Desde arriba, el Guaviare y el Inírida, de Colombia, y el Atabapo, de Venezuela, parecen un nudo de serpientes que se entrelazan para formar el caudaloso Orinoco. Abajo, los 2.140 kilómetros del río que enamoró a Alexander von Humboldt están en peligro.

17 de septiembre de 2016

Cada madrugada, a eso de las tres, Delio Suárez, capitán de la comunidad de La Ceiba, un pequeño caserío de indígenas puinaves a orillas del Guaviare, sale a pescar con su hijo Diego, de 5 años. Si tienen suerte, volverán con un par de peces a la casa.

Delio se rebusca. También es aserrador y guía de organizaciones internacionales ambientales que visitan el Guainía. Uno de sus cinco hijos estudia contaduría en Villavicencio y debe conseguir casi un millón de pesos al mes para sostenerlo a él y al resto de la familia.

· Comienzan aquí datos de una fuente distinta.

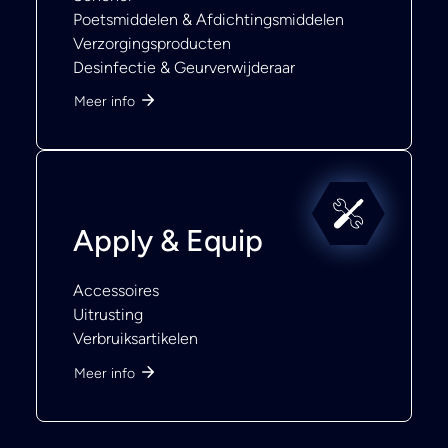
Poetsmiddelen & Afdichtingsmiddelen
Verzorgingsproducten
Desinfectie & Geurverwijderaar
Meer info
Apply & Equip
Accessoires
Uitrusting
Verbruiksartikelen
Meer info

Cuenta que los indígenas tenían su propio mapa del cielo y que con ver las estrellas sabían cuándo era bueno pescar, cosechar o salir a navegar. “Ahora todo es un desorden, ya nada se sabe. Por eso también salgo a cazar más. Intento que mi familia coma carne al menos una vez a la semana”, dice.

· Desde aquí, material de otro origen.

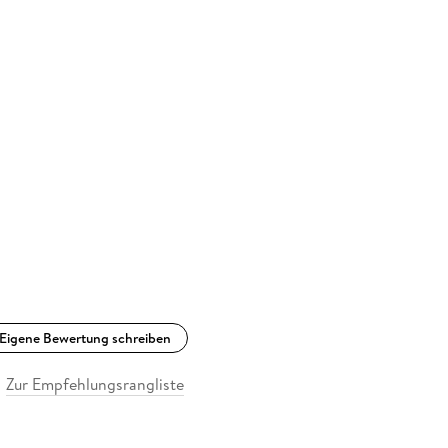
Eigene Bewertung schreiben
Zur Empfehlungsrangliste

La pesca se vino abajo en el Guainía. Nadie lo confirma, pero todos culpan a la minería ilegal, que llenó sus aguas de mercurio y sedimentos. En Inírida y en los pequeños caseríos indígenas es normal que en las tiendas compren oro y cuelguen letreros que ofrecen transporte a ‘la mina’ de forma “rápida y segura”.

Desde hace unas décadas esa región se ha convertido en una especie de Dorado. Todos saben que existen las minas, pero casi nadie llega. Dicen que en esos lugares trabajan hasta 1.000 personas en una especie de torre de Babel donde hay peruanos, ecuatorianos, colombianos, brasileños e indígenas con múltiples dialectos. Aunque las autoridades han dado algunos golpes, no han podido destruirlas por lo tupido de la selva.

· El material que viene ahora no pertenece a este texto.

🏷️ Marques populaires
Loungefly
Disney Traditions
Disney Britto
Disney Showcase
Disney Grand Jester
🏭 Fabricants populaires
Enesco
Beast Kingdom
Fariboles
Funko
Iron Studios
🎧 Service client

Hace unos años la revista financiera Bloomberg describió cómo por cuenta de una mafia controlada por las Farc y el cartel de Sinaloa salían toneladas de coltán y tungsteno rumbo a las empresas de tecnología de Silicon Valley. La selva es el gran reservorio de esos minerales raros.
Parte de Guainía se ha convertido en zona vedada para el Estado. Tanto que los funcionarios de Parques Nacionales no han podido volver hace meses y despachan desde Bogotá.

El lanchero Gustavo López lleva más de 40 años recorriendo los ríos de Guainía. Llegó a esa tierra “en un momento en que tenía más casa un pescado que yo”. Muchos de sus conocidos se sumaron a la fiebre minera. “Yo no creo que sea la vida fácil. Hay que internarse en la selva o nadar en la profundidad del río para sacar la tierra de lo profundo. Todos los que se han ido hoy ya no existen”, cuenta.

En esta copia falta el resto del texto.